東京五輪談合事件でFCC元専務に懲役1年8月求刑、7月に判決へ
東京五輪・パラリンピックの大会運営事業を巡る談合事件で、独禁法違反(不当な取引制限)の罪に問われたイベント制作会社フジクリエイティブコーポレーション(FCC、東京)の元専務取締役藤野昌彦被告(66)の公判が3月16日、東京地裁で開かれました。
検察側は藤野被告に対して懲役1年8月を求刑し、法人としての同社には罰金2億5千万円を求めました。
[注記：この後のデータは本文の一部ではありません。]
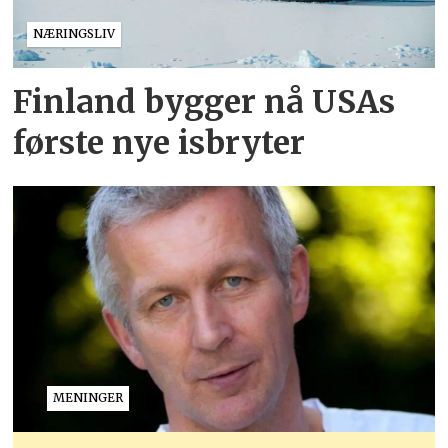
NÆRINGSLIV
Finland bygger nå USAs
første nye isbryter
MENINGER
一方、弁護側は無罪を主張して結審し、判決は7月15日に言い渡されることになりました。
検察側が指摘する大会への重大な影響
検察側は論告で、「世界の関心を集める大会で受注調整を行い、競争が著しく損なわれた」と強調しました。さらに、この行為が国内外に失望感を与えた点を指摘し、事件の社会的影響の大きさを訴えました。
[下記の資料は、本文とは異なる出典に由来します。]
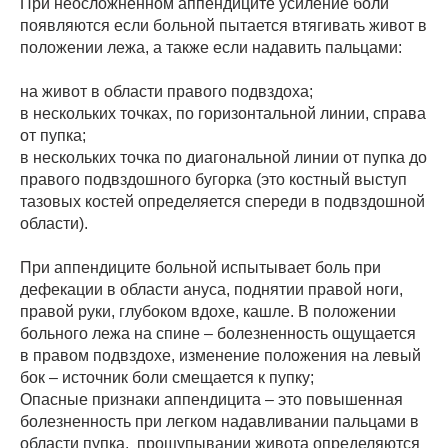
При неосложненном аппендиците усиление боли
появляются если больной пытается втягивать живот в
положении лежа, а также если надавить пальцами:
на живот в области правого подвздоха;
в нескольких точках, по горизонтальной линии, справа
от пупка;
в нескольких точка по диагональной линии от пупка до
правого подвздошного бугорка (это костный выступ
тазовых костей определяется спереди в подвздошной
области).
При аппендиците больной испытывает боль при
дефекации в области ануса, поднятии правой ноги,
правой руки, глубоком вдохе, кашле. В положении
больного лежа на спине – болезненность ощущается
в правом подвздохе, изменение положения на левый
бок – источник боли смещается к пупку;
Опасные признаки аппендицита – это повышенная
болезненность при легком надавливании пальцами в
области пупка, прощупывании живота определяются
東京五輪・パラリンピックは国際的な注目を浴びる大規模イベントであり、公正な競争環境の確保が強く求められていただけに、今回の談合事件は特に深刻な問題として捉えられています。
弁護側が主張する無罪と捜査の違法性
弁護側は最終弁論で、藤野被告やFCCは事業者間の調整に関与しておらず、それを証明する証拠もないと主張しました。さらに、取り調べ時に検察官が怒鳴るなどの行為があったとして、「捜査の違法性は重大である」と訴えました。
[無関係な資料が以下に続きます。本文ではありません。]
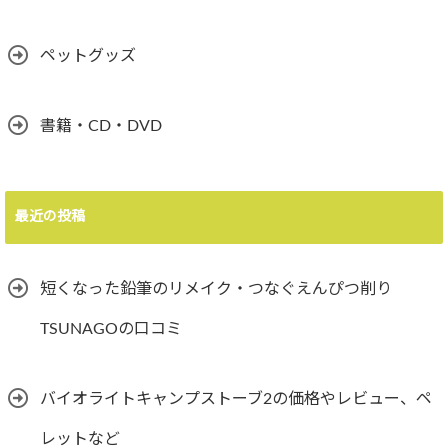
ペットグッズ
書籍・CD・DVD
最近の投稿
短くなった鉛筆のリメイク・つなぐえんぴつ削り
TSUNAGOの口コミ
バイオライトキャンプストーブ2の価格やレビュー、ペ
レットなど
この主張は、事件の核心部分について検察と弁護側の見解が真っ向から対立していることを示しており、今後の判決が注目されます。
事件の背景と今後の展開
東京五輪・パラリンピックの大会運営事業を巡っては、複数の企業が関与したとされる談合疑惑が浮上しており、FCCと藤野被告の事件はその一環として処理されています。
- 事件は独禁法違反(不当な取引制限)が争点
- 検察は懲役1年8月と罰金2億5千万円を求刑
- 弁護側は無罪を主張して結審
- 判決は2026年7月15日に言い渡される予定
今後の判決次第では、同様の事件に対する司法判断の基準となる可能性もあり、業界関係者や法律専門家からも関心が寄せられています。